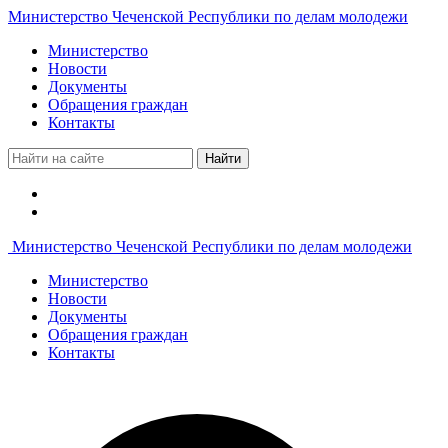
Министерство Чеченской Республики по делам молодежи
Министерство
Новости
Документы
Обращения граждан
Контакты
Найти
Министерство Чеченской Республики по делам молодежи
Министерство
Новости
Документы
Обращения граждан
Контакты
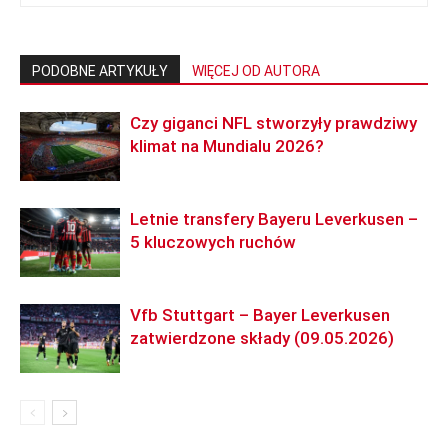
PODOBNE ARTYKUŁY
WIĘCEJ OD AUTORA
Czy giganci NFL stworzyły prawdziwy
klimat na Mundialu 2026?
Letnie transfery Bayeru Leverkusen –
5 kluczowych ruchów
Vfb Stuttgart – Bayer Leverkusen
zatwierdzone składy (09.05.2026)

━━━━━━━━━━━━━━━━

Only the lines from the top of the material through the line containing "Vfb Stuttgart – Bayer Leverkusen" should be written out, exactly and without pictures.

Министерство Чеченской Республики по делам молодежи
Министерство
Новости
Документы
Обращения граждан
Контакты
Найти
Министерство Чеченской Республики по делам молодежи
Министерство
Новости
Документы
Обращения граждан
Контакты
PODOBNE ARTYKUŁY
WIĘCEJ OD AUTORA
Czy giganci NFL stworzyły prawdziwy
klimat na Mundialu 2026?
Letnie transfery Bayeru Leverkusen –
5 kluczowych ruchów
Vfb Stuttgart – Bayer Leverkusen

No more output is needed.